England winger Jason Robinson has resumed full training ahead of the World Cup quarter-final against Australia in Marseille on Saturday.
Robinson insists he is ready to face Australia on Saturday
Robinson injured his hamstring in the defeat by South Africa and had looked set to miss the rest of the tournament.
Wasps flanker Tom Rees (thigh strain) was also back in training on Monday, but Mark Cueto, Paul Sackey and Lewis Moody were all missing.
England coach Brian Ashton has delayed naming his team until Wednesday.
They will be given another 24 hours to recover from Friday's bruising victory over Tonga.

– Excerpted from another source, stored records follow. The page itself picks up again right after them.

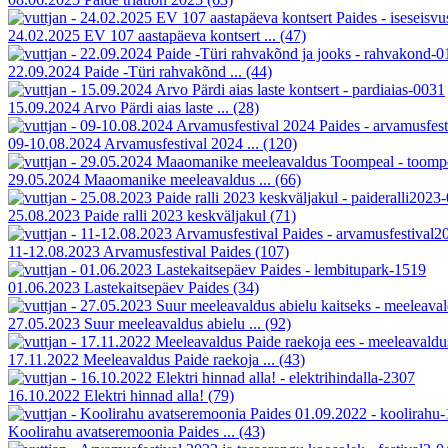
24.02.2025 EV 107 aastapäeva kontsert ...
(47)
22.09.2024 Paide -Türi rahvakõnd ...
(44)
15.09.2024 Arvo Pärdi aias laste ...
(28)
09-10.08.2024 Arvamusfestival 2024 ...
(120)
29.05.2024 Maaomanike meeleavaldus ...
(66)
25.08.2023 Paide ralli 2023 keskväljakul
(71)
11-12.08.2023 Arvamusfestival Paides
(107)
01.06.2023 Lastekaitsepäev Paides
(34)
27.05.2023 Suur meeleavaldus abielu ...
(92)
17.11.2022 Meeleavaldus Paide raekoja ...
(43)
16.10.2022 Elektri hinnad alla!
(79)
Koolirahu avatseremoonia Paides ...
(43)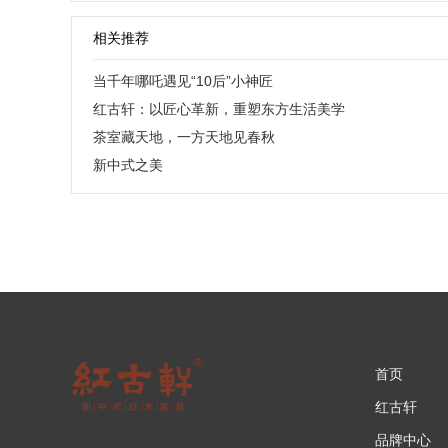
相关推荐
当千年哪吒遇见“10后”小神匠
红古轩：以匠心革新，重塑东方生活美学
茶室藏天地，一方天地见春秋
新中式之美
首页
红古轩
品牌中心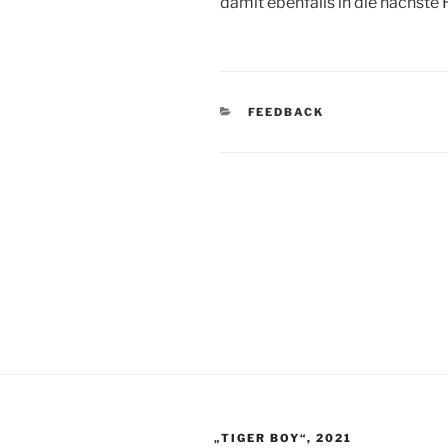
damit ebenfalls in die nächste 
KATEGORIEN
FEEDBACK
Beitragsnavigation
„TIGER BOY“, 2021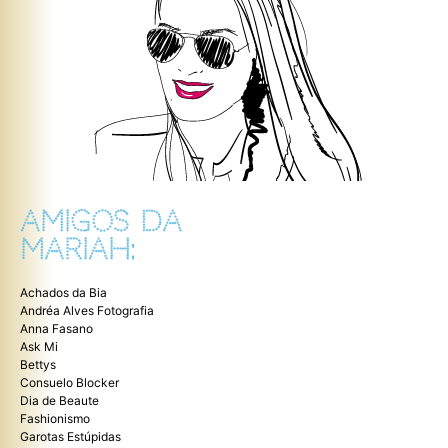
AMIGOS DA
MARIAH:
Achados da Bia
Andréa Alves Fotografia
Anna Fasano
Ask Mi
Bettys
Consuelo Blocker
Dia de Beaute
Fashionismo
Garotas Estúpidas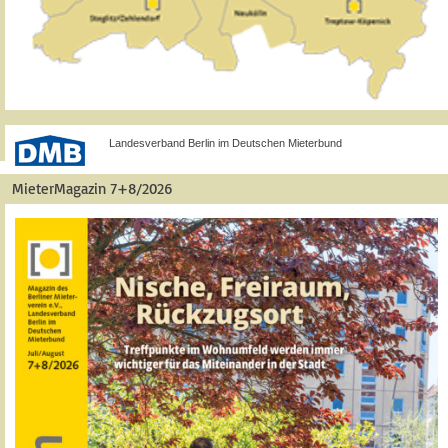
Landesverband Berlin im Deutschen Mieterbund
MieterMagazin 7+8/2026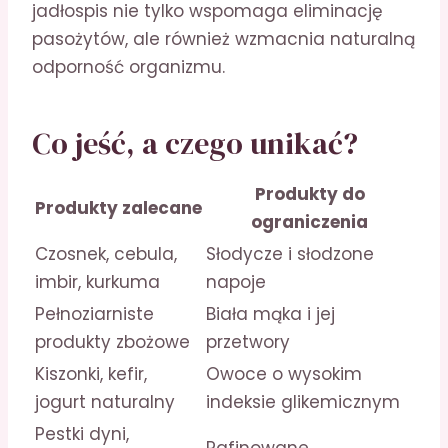
jadłospis nie tylko wspomaga eliminację
pasożytów, ale również wzmacnia naturalną
odporność organizmu.
Co jeść, a czego unikać?
Produkty do
Produkty zalecane
ograniczenia
Czosnek, cebula,
Słodycze i słodzone
imbir, kurkuma
napoje
Pełnoziarniste
Biała mąka i jej
produkty zbożowe
przetwory
Kiszonki, kefir,
Owoce o wysokim
jogurt naturalny
indeksie glikemicznym
Pestki dyni,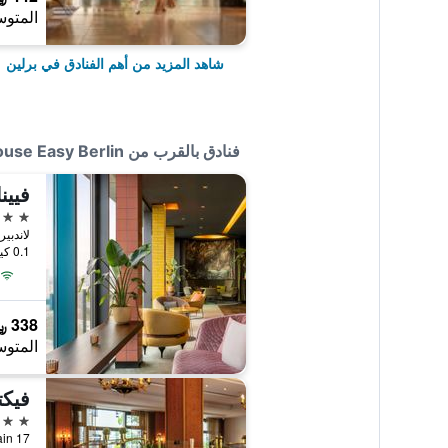
المتوس
شاهد المزيد من أهم الفنادق في برلين
فنادق بالقرب من Vienna House Easy Berlin
4 نجوم
لاندبيرغر ألي 6
0.1 كيلومتر عن وسط المدينة
338 ﷼
المتوس
4 نجوم
chshain 17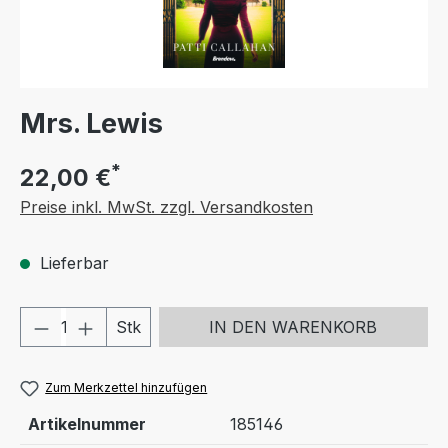
Mrs. Lewis
*
22,00 €
Preise inkl. MwSt. zzgl. Versandkosten
Lieferbar
Produkt Anzahl: Gib den gewünschten We
Stk
IN DEN WARENKORB
Zum Merkzettel hinzufügen
Artikelnummer
185146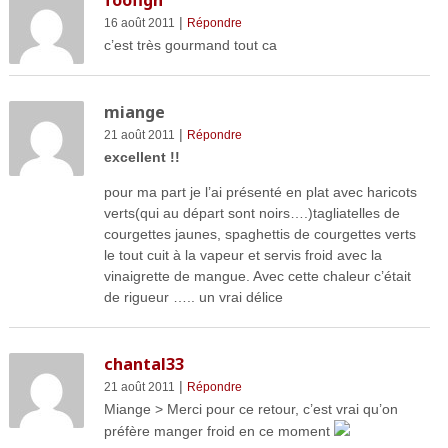
foofigh
|
16 août 2011
Répondre
c’est très gourmand tout ca
miange
|
21 août 2011
Répondre
excellent !!
pour ma part je l’ai présenté en plat avec haricots
verts(qui au départ sont noirs….)tagliatelles de
courgettes jaunes, spaghettis de courgettes verts
le tout cuit à la vapeur et servis froid avec la
vinaigrette de mangue. Avec cette chaleur c’était
de rigueur ….. un vrai délice
chantal33
|
21 août 2011
Répondre
Miange > Merci pour ce retour, c’est vrai qu’on
préfère manger froid en ce moment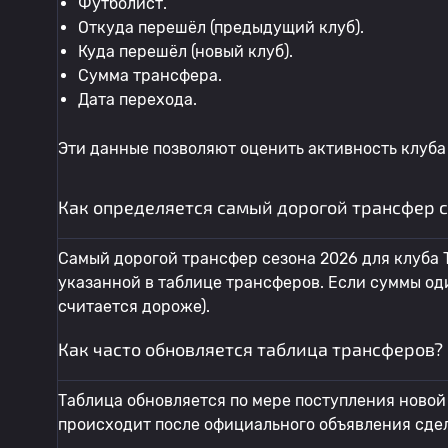
Футболист.
Откуда перешёл (предыдущий клуб).
Куда перешёл (новый клуб).
Сумма трансфера.
Дата перехода.
Эти данные позволяют оценить активность клуба
Как определяется самый дорогой трансфер се
Самый дорогой трансфер сезона 2026 для клуба T
указанной в таблице трансферов. Если суммы од
считается дороже).
Как часто обновляется таблица трансферов?
Таблица обновляется по мере поступления новой
происходит после официального объявления сдело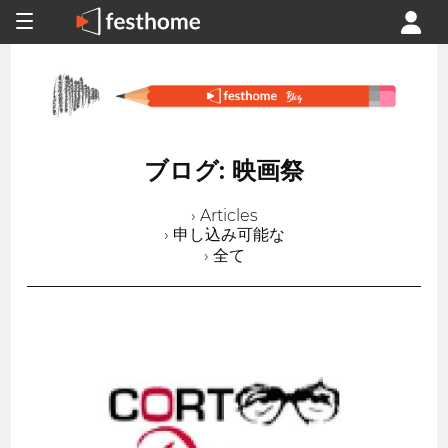
ブログ: 映画祭
› Articles
› 申し込み可能な
› 全て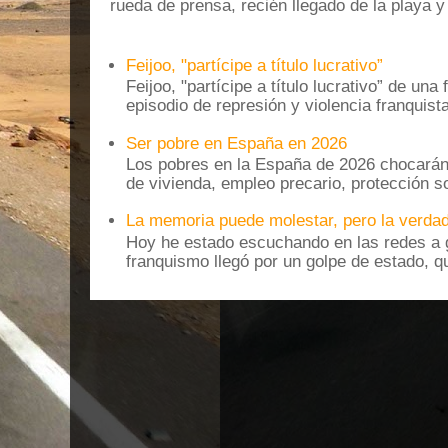
rueda de prensa, recién llegado de la playa 
Feijoo, "partícipe a título lucrativo”
Feijoo, "partícipe a título lucrativo” de una
episodio de represión y violencia franquista
Ser pobre en España en 2026
Los pobres en la España de 2026 chocarán
de vivienda, empleo precario, protección soc
La memoria puede molestar, pero la verdad
Hoy he estado escuchando en las redes a g
franquismo llegó por un golpe de estado, qu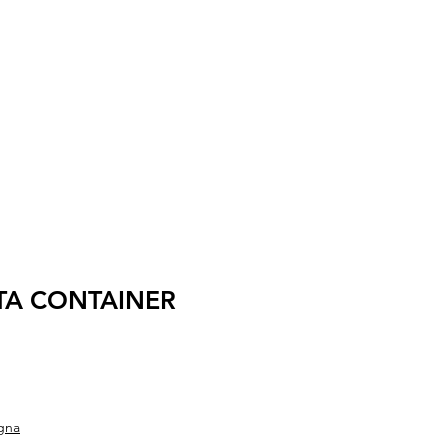
TA CONTAINER
gna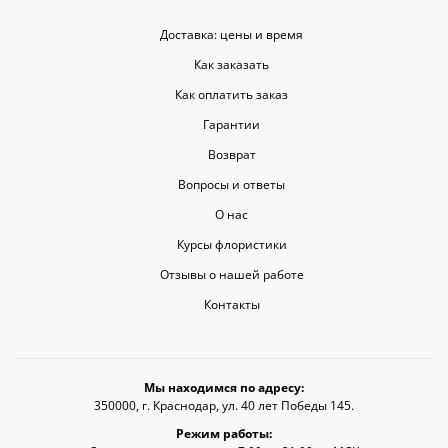
Доставка: цены и время
Как заказать
Как оплатить заказ
Гарантии
Возврат
Вопросы и ответы
О нас
Курсы флористики
Отзывы о нашей работе
Контакты
Мы находимся по адресу:
350000, г. Краснодар, ул. 40 лет Победы 145.
Режим работы: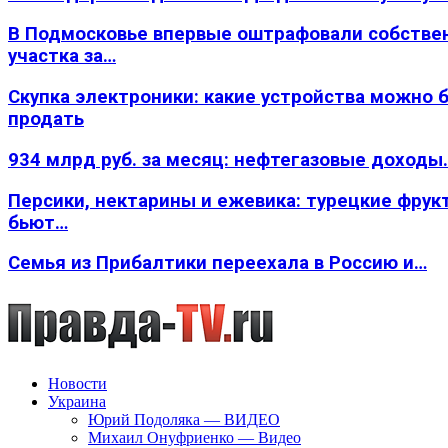
В Подмосковье впервые оштрафовали собстве
участка за…
Скупка электроники: какие устройства можно 
продать
934 млрд руб. за месяц: нефтегазовые доходы
Персики, нектарины и ежевика: турецкие фрук
бьют…
Семья из Прибалтики переехала в Россию и…
Новости
Украина
Юрий Подоляка — ВИДЕО
Михаил Онуфриенко — Видео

Robinson is confident he will line up against the Wallabies.
"I will be fit and available for selection. This is our biggest match since we beat them in the World Cup final in Sydney four years ago," he said.
Meanwhile, Australia wing Lote Tuqiri has stoked the fires ahead of the make-or-break showdown by describing Robinson as England's only genuine world class three-quarter.
"We don't know if he's going to be back, but he's probably England's main attacking weapon," Tuqiri said.
"I don't like to say it, but Robinson is probably their only world-class back, the only one they've had playing in form.
I don't like to say it, but Jason Robinson is probably England's only world-class back
Australia wing Lote Tuqiri
"He's been great for English rugby league and rugby union. He'll go down as one of the better players in both codes.
"We're pretty confident in our defence, but if Robinson's not there, given the world-class player he is, it's a big thing we don't have to worry about."
Tuqiri's comments came on the back of quotes from Australian Rugby Union chief executive John O'Neill, who insisted "we hate England".
He added that Australia were out for "revenge" for their defeat in the 2003 final.
Wallabies captain Stirling Mortlock admitted: "It's sort of ingrained in the Australian psyche, it's one of the rivalries Australia's always had. The Ashes cricket has certainly been a big catalyst for it."
England second row Ben Kay, a member of Sir Clive Woodward's team that beat the Wallabies 20-17 in Sydney four years ago, said the Aussie jibes were "nothing new".
Winger Lote Tuqiri scored Australia's only try in the 2003 final
"We've known for ages we're 'boring' so we're quite happy. It comes with the rivalry we've got with Australia, it's an intense sporting rivalry," said the 31-year-old Leicester lock.
"When I first started playing against them their criticisms would have perhaps got under my skin but I've got a lot of Australian mates and they're all like that.
"I enjoy the Australian psyche.
"At the last World Cup final, all week leading up to it, they were giving us absolute hell but the morning after the game the Sydney Morning Herald showed what a great sporting nation they really are by praising us."